== GIVEN DATA ==
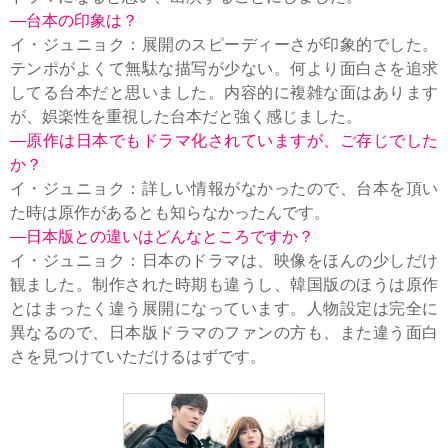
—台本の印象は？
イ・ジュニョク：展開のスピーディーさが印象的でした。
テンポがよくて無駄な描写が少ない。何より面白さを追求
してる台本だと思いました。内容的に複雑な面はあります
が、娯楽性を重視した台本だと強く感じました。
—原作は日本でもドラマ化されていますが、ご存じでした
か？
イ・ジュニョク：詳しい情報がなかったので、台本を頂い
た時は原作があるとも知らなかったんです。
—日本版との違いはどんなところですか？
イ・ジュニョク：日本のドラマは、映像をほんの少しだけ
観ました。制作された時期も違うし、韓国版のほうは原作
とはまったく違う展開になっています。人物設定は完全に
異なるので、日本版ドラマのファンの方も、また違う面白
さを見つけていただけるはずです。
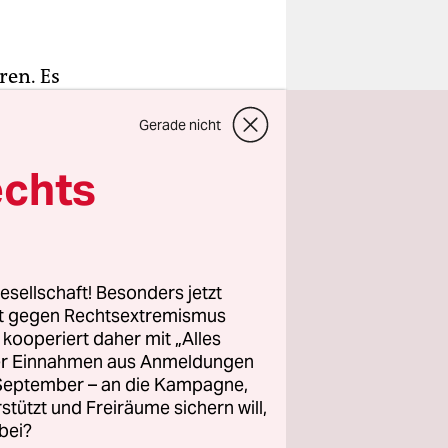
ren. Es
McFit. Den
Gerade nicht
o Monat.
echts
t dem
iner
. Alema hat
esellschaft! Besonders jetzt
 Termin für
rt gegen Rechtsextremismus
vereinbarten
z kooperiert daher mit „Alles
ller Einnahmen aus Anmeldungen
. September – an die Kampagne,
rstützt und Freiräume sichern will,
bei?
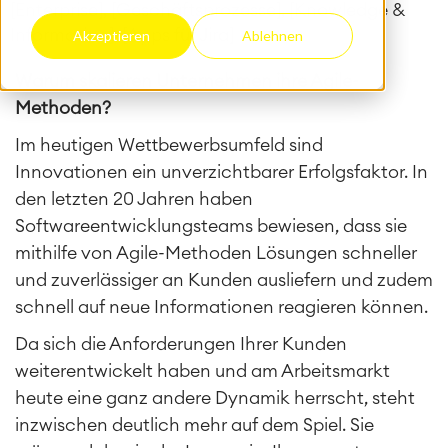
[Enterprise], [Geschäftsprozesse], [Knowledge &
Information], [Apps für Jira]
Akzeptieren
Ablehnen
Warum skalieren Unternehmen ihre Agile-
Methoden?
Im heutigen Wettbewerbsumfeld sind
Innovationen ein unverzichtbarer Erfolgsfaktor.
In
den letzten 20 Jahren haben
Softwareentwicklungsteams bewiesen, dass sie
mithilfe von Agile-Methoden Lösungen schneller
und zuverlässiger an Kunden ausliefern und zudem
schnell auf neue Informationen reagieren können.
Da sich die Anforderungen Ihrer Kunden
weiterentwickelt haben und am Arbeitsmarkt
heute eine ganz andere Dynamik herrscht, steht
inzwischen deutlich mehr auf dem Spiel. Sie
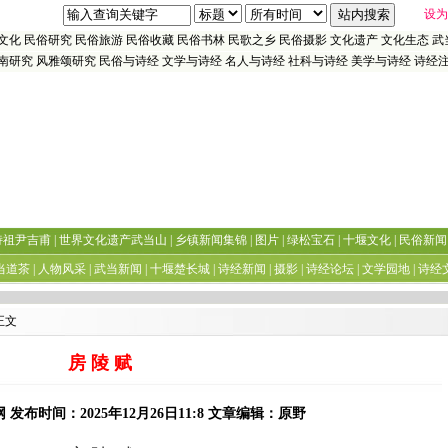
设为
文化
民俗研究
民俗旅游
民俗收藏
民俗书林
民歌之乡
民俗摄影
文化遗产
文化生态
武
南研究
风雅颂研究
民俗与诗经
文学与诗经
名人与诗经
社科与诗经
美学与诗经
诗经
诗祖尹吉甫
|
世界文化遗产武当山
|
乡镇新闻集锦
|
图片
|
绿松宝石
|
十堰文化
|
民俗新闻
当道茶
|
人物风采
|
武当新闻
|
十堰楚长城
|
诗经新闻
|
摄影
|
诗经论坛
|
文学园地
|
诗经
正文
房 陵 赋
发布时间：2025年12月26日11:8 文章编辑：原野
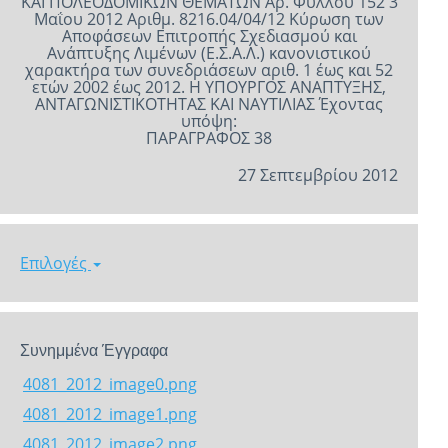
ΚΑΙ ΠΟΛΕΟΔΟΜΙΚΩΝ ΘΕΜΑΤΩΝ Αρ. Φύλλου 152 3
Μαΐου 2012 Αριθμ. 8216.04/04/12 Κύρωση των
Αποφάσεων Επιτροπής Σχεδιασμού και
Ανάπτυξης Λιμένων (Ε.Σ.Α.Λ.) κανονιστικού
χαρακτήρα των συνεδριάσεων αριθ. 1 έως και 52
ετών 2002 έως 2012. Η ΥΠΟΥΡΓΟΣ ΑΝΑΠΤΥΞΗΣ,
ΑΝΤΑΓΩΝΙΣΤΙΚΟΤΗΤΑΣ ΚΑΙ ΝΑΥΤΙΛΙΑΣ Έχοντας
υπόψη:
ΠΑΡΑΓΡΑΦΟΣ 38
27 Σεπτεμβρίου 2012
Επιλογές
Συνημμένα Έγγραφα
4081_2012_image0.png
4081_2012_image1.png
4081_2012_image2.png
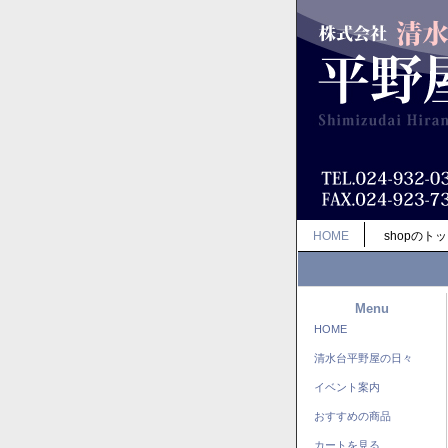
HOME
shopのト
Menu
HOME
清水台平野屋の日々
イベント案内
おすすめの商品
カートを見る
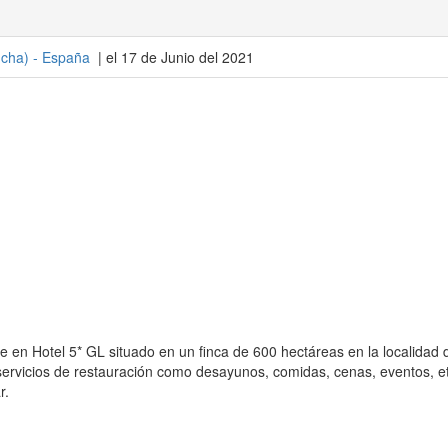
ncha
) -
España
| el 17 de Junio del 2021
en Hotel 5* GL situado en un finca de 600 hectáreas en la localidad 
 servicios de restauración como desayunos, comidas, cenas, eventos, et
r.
===
== GIVEN DATA ==
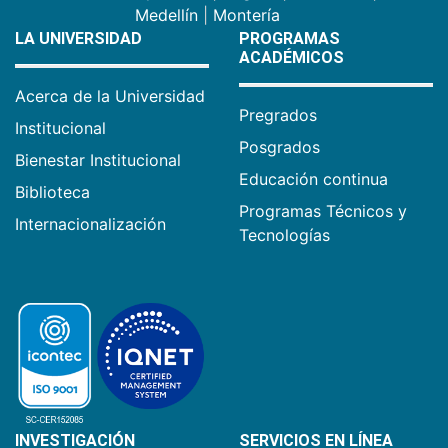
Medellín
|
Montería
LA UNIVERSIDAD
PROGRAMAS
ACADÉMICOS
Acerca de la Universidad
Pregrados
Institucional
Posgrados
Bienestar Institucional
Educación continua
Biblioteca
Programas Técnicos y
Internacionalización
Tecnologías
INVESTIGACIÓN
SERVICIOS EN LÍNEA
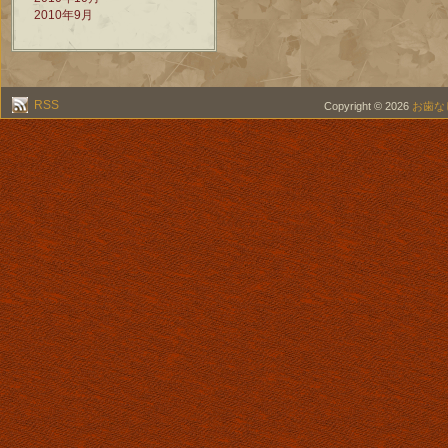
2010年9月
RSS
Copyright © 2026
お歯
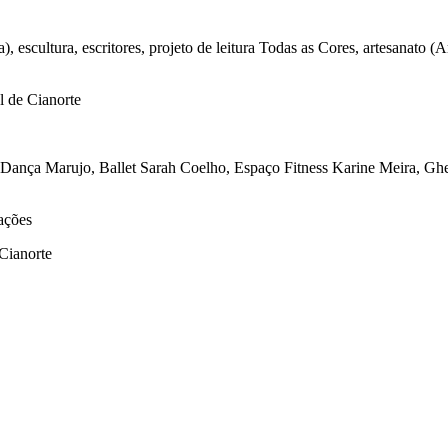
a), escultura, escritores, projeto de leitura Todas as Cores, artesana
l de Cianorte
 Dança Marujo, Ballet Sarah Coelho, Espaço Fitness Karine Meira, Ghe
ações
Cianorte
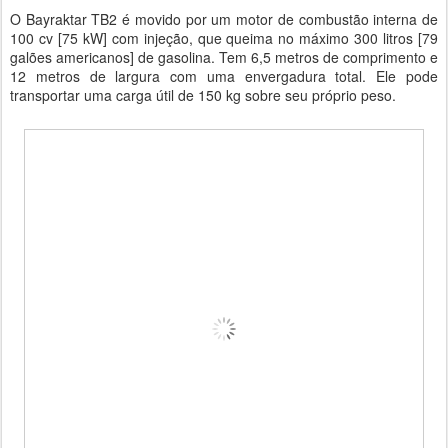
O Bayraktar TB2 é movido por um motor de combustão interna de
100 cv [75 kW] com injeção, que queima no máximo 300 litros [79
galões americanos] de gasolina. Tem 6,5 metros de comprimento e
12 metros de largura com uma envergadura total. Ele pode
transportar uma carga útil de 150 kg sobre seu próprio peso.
===
GOAL OF THE EXERCISE
From the records above, copy each line in which the string "ジュニョク" occurs.

RESPONSE
イ・ジュニョク：展開のスピーディーさが印象的でした。
イ・ジュニョク：詳しい情報がなかったので、台本を頂い
イ・ジュニョク：日本のドラマは、映像をほんの少しだけ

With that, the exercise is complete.